Külâhları Değişmek sözcüğü dilimize nasıl yerleşti. Ne anlamak gelmektedir. Bu olay ile ilgili iki tane rivayet vardır.

Rivayet 1:
Bektaşinin birisi züğürt kalmış. Hem yaz ayı hem de hava çok sıcak. Orada burada gezmekten yorgun düşmüş, aç bi aç dolaşmaktan halsiz kalmış. Tam cami yanından geçerken öğle ezanı okunmaya başlamış. Cami avlusuna girip şadırvandan suyunu içmiş. Abdest alanları görünce de “Bari ben de abdest alayım.
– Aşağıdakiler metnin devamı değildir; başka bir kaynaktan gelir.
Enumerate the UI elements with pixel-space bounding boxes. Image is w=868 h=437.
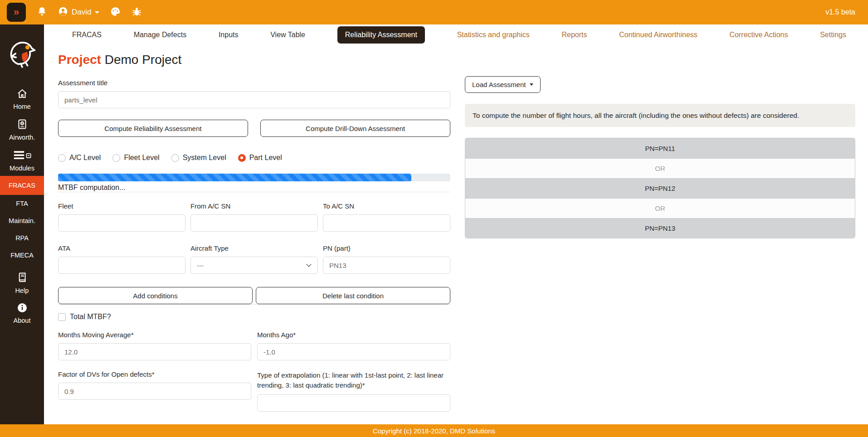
pn-part-input[interactable]	[323, 257, 450, 274]
chevron-down-icon	[306, 262, 311, 267]
tab-fracas[interactable]: FRACAS	[72, 31, 102, 39]
aircraft-type-select[interactable]: ---	[190, 257, 318, 274]
total-mtbf-checkbox[interactable]: Total MTBF?	[58, 313, 450, 321]
condition-row: PN=PN12	[465, 178, 855, 198]
ata-field: ATA	[58, 244, 185, 274]
home-icon	[16, 88, 28, 101]
page-title: Project Demo Project	[58, 52, 450, 68]
radio-system-level[interactable]: System Level	[171, 154, 226, 162]
sidebar-item-fmeca[interactable]: FMECA	[0, 247, 44, 264]
radio-ac-level[interactable]: A/C Level	[58, 154, 101, 162]
ata-input[interactable]	[58, 257, 185, 274]
user-menu[interactable]: David	[58, 6, 99, 19]
compute-reliability-button[interactable]: Compute Reliability Assessment	[58, 120, 248, 137]
factor-dvs-label: Factor of DVs for Open defects*	[58, 370, 251, 379]
user-name: David	[72, 8, 91, 17]
tab-reports[interactable]: Reports	[561, 31, 587, 39]
pn-part-field: PN (part)	[323, 244, 450, 274]
assessment-title-input[interactable]	[58, 91, 450, 108]
factor-dvs-input[interactable]	[58, 383, 251, 400]
tab-continued-airworthiness[interactable]: Continued Airworthiness	[619, 31, 697, 39]
project-name: Demo Project	[105, 53, 182, 67]
radio-label: System Level	[183, 154, 226, 162]
info-box: To compute the number of flight hours, a…	[465, 104, 855, 127]
fleet-field: Fleet	[58, 202, 185, 232]
bell-icon	[37, 6, 47, 18]
sidebar-item-label: Help	[15, 287, 29, 294]
sidebar-item-help[interactable]: Help	[0, 267, 44, 298]
conditions-table: PN=PN11 OR PN=PN12 OR PN=PN13	[465, 138, 855, 238]
delete-last-condition-button[interactable]: Delete last condition	[256, 287, 450, 304]
book-icon	[17, 272, 28, 285]
months-ago-field: Months Ago*	[257, 331, 450, 360]
sidebar-item-label: Modules	[10, 165, 34, 172]
tab-view-table[interactable]: View Table	[270, 31, 305, 39]
condition-operator-row: OR	[465, 198, 855, 218]
theme-button[interactable]	[110, 6, 121, 18]
radio-label: A/C Level	[69, 154, 101, 162]
sidebar-item-modules[interactable]: Modules	[0, 145, 44, 176]
from-ac-sn-field: From A/C SN	[190, 202, 318, 232]
tab-settings[interactable]: Settings	[820, 31, 846, 39]
load-assessment-label: Load Assessment	[472, 81, 526, 88]
compute-drilldown-button[interactable]: Compute Drill-Down Assessment	[260, 120, 450, 137]
top-bar: » David v1.5 beta	[0, 0, 868, 24]
tab-inputs[interactable]: Inputs	[219, 31, 239, 39]
main-content: Project Demo Project Assessment title Co…	[44, 45, 868, 437]
sidebar-item-airworthiness[interactable]: Airworth.	[0, 114, 44, 145]
sidebar-item-home[interactable]: Home	[0, 84, 44, 114]
months-moving-average-field: Months Moving Average*	[58, 331, 251, 360]
tab-manage-defects[interactable]: Manage Defects	[134, 31, 187, 39]
sidebar-item-label: FTA	[16, 200, 28, 207]
sidebar-item-about[interactable]: About	[0, 298, 44, 328]
add-conditions-button[interactable]: Add conditions	[58, 287, 253, 304]
aircraft-type-label: Aircraft Type	[190, 244, 318, 252]
pn-part-label: PN (part)	[323, 244, 450, 252]
info-icon	[17, 302, 28, 315]
bug-icon	[132, 6, 142, 18]
copyright-text: Copyright (c) 2018-2020, DMD Solutions	[373, 427, 495, 435]
project-label: Project	[58, 53, 101, 67]
sidebar-item-label: Maintain.	[9, 217, 35, 224]
months-moving-average-input[interactable]	[58, 343, 251, 360]
bug-report-button[interactable]	[132, 6, 142, 18]
aircraft-type-field: Aircraft Type ---	[190, 244, 318, 274]
checkbox-label: Total MTBF?	[70, 313, 111, 321]
extrapolation-label: Type of extrapolation (1: linear with 1s…	[257, 370, 450, 390]
fleet-input[interactable]	[58, 214, 185, 232]
sidebar-item-fracas[interactable]: FRACAS	[0, 176, 44, 195]
sidebar-item-label: FRACAS	[9, 182, 35, 189]
months-moving-average-label: Months Moving Average*	[58, 331, 251, 339]
chevron-down-icon	[95, 11, 99, 14]
assessment-title-label: Assessment title	[58, 79, 450, 87]
tab-reliability-assessment[interactable]: Reliability Assessment	[337, 26, 425, 44]
radio-indicator	[171, 154, 179, 162]
load-assessment-button[interactable]: Load Assessment	[465, 76, 541, 93]
sidebar-item-rpa[interactable]: RPA	[0, 229, 44, 247]
radio-indicator	[238, 154, 246, 162]
to-ac-sn-input[interactable]	[323, 214, 450, 232]
months-ago-input[interactable]	[257, 343, 450, 360]
person-circle-icon	[58, 6, 68, 19]
condition-operator-row: OR	[465, 158, 855, 178]
radio-part-level[interactable]: Part Level	[238, 154, 282, 162]
progress-bar-fill	[58, 174, 411, 181]
tab-corrective-actions[interactable]: Corrective Actions	[730, 31, 788, 39]
sidebar-item-fta[interactable]: FTA	[0, 195, 44, 212]
assessment-form: Project Demo Project Assessment title Co…	[58, 51, 450, 412]
sidebar: Home Airworth. Modules FRACAS FTA Mainta…	[0, 24, 44, 437]
from-ac-sn-label: From A/C SN	[190, 202, 318, 210]
months-ago-label: Months Ago*	[257, 331, 450, 339]
radio-fleet-level[interactable]: Fleet Level	[112, 154, 159, 162]
double-chevron-icon: »	[14, 7, 19, 17]
from-ac-sn-input[interactable]	[190, 214, 318, 232]
sidebar-item-maintain[interactable]: Maintain.	[0, 212, 44, 229]
extrapolation-input[interactable]	[257, 394, 450, 412]
tab-statistics-graphics[interactable]: Statistics and graphics	[457, 31, 530, 39]
notifications-button[interactable]	[37, 6, 47, 18]
sidebar-expand-button[interactable]: »	[7, 3, 26, 22]
palette-icon	[110, 6, 121, 18]
to-ac-sn-field: To A/C SN	[323, 202, 450, 232]
radio-indicator	[112, 154, 120, 162]
radio-indicator	[58, 154, 66, 162]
Sonra da cemaatle birlikte namaz kılar, çıkışta da mendil açarım” diye düşünmüş.O sırada bir Rum bakkal, şadırvanda terazisini temizlemekteymiş. O da bunaldığı için, külahını çıkarıp yanına koymuş. Bektaşî, abdest aldıktan sonra yanlışlıkla kendi külahı yerine Rum bakkalın külahını alıp başına geçirmiş. Namaz sırasında bütün cemaat, başında Rum külahıyla namaza gelen bizim Bektaşiye bakıp durmuş. Namazdan sonra Bektaşî herkesten önce camiden çıkıp kapı önüne mendil açmış. Cemaattekiler “Bakın şu Ruma, Müslüman olmuş, hem de güzel güzel namazını kıldı.” diyip keselerinde ne var ne yok Bektaşînin mendiline dökmüşler. Bu durum Bektaşînin çok hoşuna gitse de pek bi anlam verememiş. Tam mendiline sığmayan paraları külahına doldurmak için başındaki külahı çıkarınca bir de ne görsün, külah onun külah değil. Kendi kendine “Durum şimdi anlaşıldı. Cemaat beni Rumdan dönme Müslüman zannetti. Mangırlar bu yüzden geldi, demek ki bazen külahları değişmek gerekiyormuş” demiş.
Rivayet 2:
Yoksul bir adam, eline geçen beş on kuruşla yeni bir külah alınış. Giderken, birisi gelip başındaki yeni külahı kapmış. Kaçarken de kendi eski külahını bırakmış. Yoksul adam, onun arkasından koştuysa da yakalayamayacağını anlayınca, “Git bakalım! Yarın öbür dünyada değişiriz külahları!” demiş.